Staying hydrated is key to any experience in nature, Tariq says: “It’s such an important part of everything I do in the outdoors.” She relies on reusable water bottles that can hold enough water to keep her going throughout her adventures, like the Hydro Flask 32 oz Wide Mouth Bottle. Plus, the fan favorite water bottle is now available in two colors inspired by red rock days and starry nights on the trails of Sedona, Arizona.
Just because you may not have experience setting up a tent or kayaking doesn’t mean you can’t have a relationship with the outdoors, Tariq says. Learning how to prepare for anything has been a key part of Tariq’s journey toward being comfortable in nature.

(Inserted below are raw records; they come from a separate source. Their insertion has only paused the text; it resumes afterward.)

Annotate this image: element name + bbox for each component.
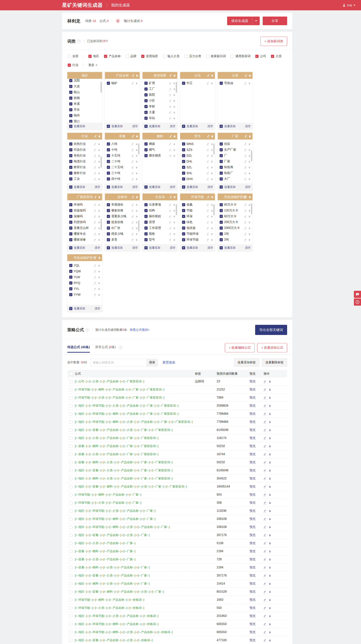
trash-icon[interactable] [211,82,213,85]
trash-icon[interactable] [269,477,271,480]
trash-icon[interactable] [98,221,100,224]
item-checkbox[interactable] [144,142,148,146]
trash-icon[interactable] [173,74,176,77]
edit-icon[interactable] [244,143,246,146]
trash-icon[interactable] [269,550,271,553]
trash-icon[interactable] [269,518,271,520]
trash-icon[interactable] [98,135,100,138]
edit-icon[interactable] [207,135,210,138]
trash-icon[interactable] [173,154,176,157]
item-checkbox[interactable] [69,264,72,267]
edit-icon[interactable] [94,288,96,290]
item-checkbox[interactable] [69,281,72,284]
edit-icon[interactable] [169,233,171,235]
trash-icon[interactable] [211,204,213,206]
trash-icon[interactable] [269,598,271,601]
trash-icon[interactable] [136,143,138,146]
item-checkbox[interactable] [144,209,148,212]
item-checkbox[interactable] [69,238,72,241]
trash-icon[interactable] [136,209,138,212]
trash-icon[interactable] [173,233,176,235]
trash-icon[interactable] [248,227,251,230]
trash-icon[interactable] [248,221,251,224]
edit-icon[interactable] [207,238,209,241]
item-checkbox[interactable] [220,82,223,85]
item-checkbox[interactable] [107,203,110,206]
edit-icon[interactable] [264,631,266,634]
item-checkbox[interactable] [69,160,72,163]
trash-icon[interactable] [173,215,176,218]
batch-add-button[interactable]: + 批量添加 [144,246,160,250]
edit-icon[interactable] [94,172,96,174]
feedback-chat-button[interactable] [354,291,361,298]
trash-icon[interactable] [211,74,214,77]
batch-add-button[interactable]: + 批量添加 [182,246,198,250]
scrollbar-thumb[interactable] [100,82,102,93]
preview-link[interactable]: 预览 [250,428,264,432]
batch-add-button[interactable]: + 批量添加 [144,185,160,189]
preview-link[interactable]: 预览 [250,638,264,642]
row-checkbox[interactable] [69,477,72,480]
row-checkbox[interactable] [69,590,72,594]
edit-icon[interactable] [132,148,134,151]
edit-icon[interactable] [94,227,96,230]
trash-icon[interactable] [173,204,176,206]
edit-icon[interactable] [244,154,246,157]
row-checkbox[interactable] [69,526,72,529]
scrollbar-thumb[interactable] [100,157,102,168]
trash-icon[interactable] [269,420,271,424]
trash-icon[interactable] [173,105,176,108]
trash-icon[interactable] [248,166,251,169]
edit-icon[interactable] [244,215,246,218]
row-checkbox[interactable] [69,453,72,456]
checkbox-icon[interactable] [184,55,188,58]
item-checkbox[interactable] [107,238,110,241]
edit-icon[interactable] [244,160,246,163]
batch-add-button[interactable]: + 批量添加 [69,307,85,310]
batch-add-button[interactable]: + 批量添加 [69,246,85,250]
item-checkbox[interactable] [220,177,223,180]
edit-icon[interactable] [244,82,246,85]
word-type-filter[interactable]: 地区 [88,54,99,58]
help-button[interactable]: ? [354,298,361,306]
clear-button[interactable]: 清空 [245,124,251,128]
trash-icon[interactable] [173,196,176,198]
trash-icon[interactable] [136,135,138,138]
preview-link[interactable]: 预览 [250,590,264,594]
scrollbar-thumb[interactable] [138,144,139,154]
edit-icon[interactable] [264,598,266,601]
edit-icon[interactable] [94,238,96,241]
edit-icon[interactable] [132,233,134,235]
item-checkbox[interactable] [69,232,72,236]
chevron-down-icon[interactable] [252,20,260,22]
trash-icon[interactable] [136,172,138,174]
edit-icon[interactable] [94,178,96,180]
edit-icon[interactable] [244,148,246,151]
edit-icon[interactable] [94,196,97,198]
trash-icon[interactable] [269,469,271,472]
trash-icon[interactable] [211,209,213,212]
trash-icon[interactable] [211,215,213,218]
preview-link[interactable]: 预览 [250,509,264,513]
more-filters-link[interactable]: 更多 [88,63,98,67]
edit-icon[interactable] [132,143,134,146]
edit-icon[interactable] [244,178,246,180]
item-checkbox[interactable] [107,215,110,218]
edit-icon[interactable] [244,135,247,138]
trash-icon[interactable] [269,639,271,642]
item-checkbox[interactable] [220,148,223,152]
word-type-filter[interactable]: 压力分类 [184,54,201,58]
item-checkbox[interactable] [220,160,223,163]
preview-link[interactable]: 预览 [250,388,264,392]
edit-icon[interactable] [264,437,266,440]
scrollbar-thumb[interactable] [176,204,177,215]
item-checkbox[interactable] [220,238,223,241]
edit-icon[interactable] [244,209,246,212]
edit-icon[interactable] [264,518,266,520]
clear-button[interactable]: 清空 [132,185,138,189]
item-checkbox[interactable] [69,177,72,180]
trash-icon[interactable] [269,502,271,504]
item-checkbox[interactable] [182,203,185,206]
item-checkbox[interactable] [69,148,72,152]
trash-icon[interactable] [211,233,213,235]
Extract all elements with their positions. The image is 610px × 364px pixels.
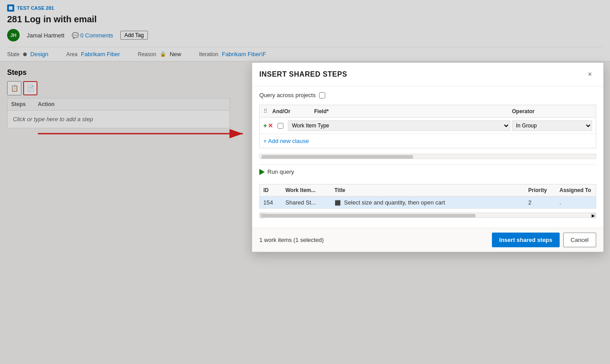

Even simple acts like making sure she packs plenty of food, fills up a large reusable water bottle like a Hydro Flask to stay hydrated, and chooses the right gear for the weather have helped Tariq build up her confidence.
Outdoor culture can often feel exclusionary, minimizing the ways that regular people interact with nature every day, like families having cookouts in city parks or people fishing off the pier to catch dinner. “Every time I talk about what I do, at least one person will be like, ‘I love taking a walk in the park, but I’m not an outdoors person,’” Tariq explains. “I don’t know why we have this need to constantly minimize ourselves and edge ourselves out because someone along the way told us that you are not enough.”
It’s all about finding a way to connect to nature that works for you personally, Tariq says — whether that’s snapping photos for the ‘gram on a hike or just sitting by a lake and watching the birds fly by. “So what if someone went all the way to Joshua Tree to take a selfie?” she says. “Why does your experience have to be the most quintessentially authentic outdoor experience?”
Ultimately, Tariq’s activism ladders up to one larger goal: ensuring everyone feels a connection to nature so the entire population has a stake in the fight for climate justice. “We need to learn to love this [land] and develop our personal connection to these resources so that we will stand up and fight for them,” she says. “The more people that are involved in the movement, the more we realize about the realities that are impacting people around this country and the harder we can fight for it and the stronger our body of movement will be.”